A list of rules drawn out in marker is prominently displayed above a circle of young girls huddled together in a small room in the Pasco downtown library.
There are some simple rules: raise your hand, turn off electronics and be on time.
Then there are more challenging rules: keep confidentiality, make good decisions and have a positive attitude.
The group of elementary and middle school students who make up the Girls Circle came up with the rules. Following them is a must in order for the circle to be a safe place for the students to learn about social issues and share confidential information.
The circle, a support group for young girls in the Pasco area, meets weekly to discuss a range of topics, including healthy relationships, bullying and how to be strong women in society. It’s paid for by the local Health District and run by two staff members from Domestic Violence Services in Kennewick.
Conversations are free-flowing, confidential and positive. The girls discuss problems they encounter at school and in their daily life.

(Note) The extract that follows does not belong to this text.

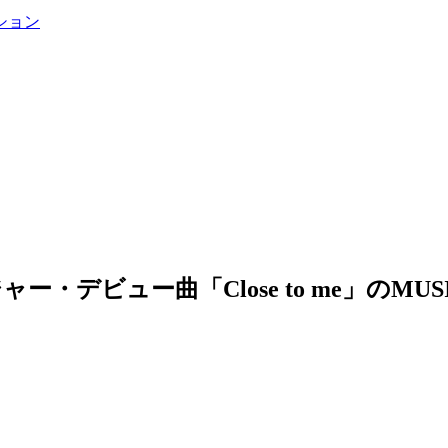
ション
リ)』メジャー・デビュー曲「Close to me」のMU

“The girls really support each other. We work through solutions to problems,” said Paulina Valdez, who helps lead the circle. “We want them to know as a woman you can become a successful engineer, a police officer or a business woman.”
The group started about a year ago and is getting ready to complete its third session, each averaging 10 weeks. The idea for the evidence-based program came about as the health district looked for ways to reduce teen pregnancy, said Erinn Gailey, program director for Domestic Violence Services.
In order to attend the circle, girls have to live or go to school in Pasco, though Gailey is hopeful the program will expand to other areas soon. The next two sessions are scheduled to start the week after spring break.
One of the sessions is for Ochoa Middle School students, and will be held at the school. The other will be open to the public and will be held at the Pasco library.
As the positive feedback from the girls began to spread, so did the demand to join, Gailey said. Parents from across the Tri-Cities started reaching out to get their girls involved.
“It was pretty stunning in the beginning,” Gailey said. “By the third week we had a waiting list and had to start two groups.”
Dierdre Lanza heard about the group and thought it would help her daughter, Ellahmarie, who was dealing with a bullying issue after recently moving to the area, she said. Ellahmarie would call home sick from school and routinely come home crying.
The group would talk about the highs and lows experienced by the girls during the week. The group also uses role playing, arts and crafts, and music to help talk about different issues.
Lanza said talking with her daughter about her highs and lows has helped the entire family communicate better.
“I’ve noticed she is more open with me, and she is able to express herself with me,” Lanza said.
Parents say Valdez and the other leader of the group, Delia Zambrano, have a big impact on the girls. Gailey describes the duo as perfect leaders because Zambrano is younger and works for the Pasco School District, while Valdez is the nurturing mother of the group.
“They are great role models,” said Maria Zuniga, who has a daughter in the group.
Although much of the time spent in the circle is devoted to working through social issues, the girls also laugh and build friendships. And there is even a time, which all the girls said is their favorite, for snacks.
The girls say that having a confidential place to share information and talk about issues that might be difficult or embarrassing to discuss has helped grow their confidence.
Ana Pacheco, 10, had some attitude problems before she started attending the group, she said. She described herself as “rude,” and said she didn’t care too much about others’ feelings.
Now, after getting to know the girls in the group and learning about how to deal with certain situations, Pacheco said she feels she is a better person.
“We all trust each other,” she said. “You can change your attitude if you are mean or rude.”
Ellahmarie, 9, has learned to combat the bullying since joining the group and now has a support system to share her problems with.
“It’s a group that changes your life,” she said.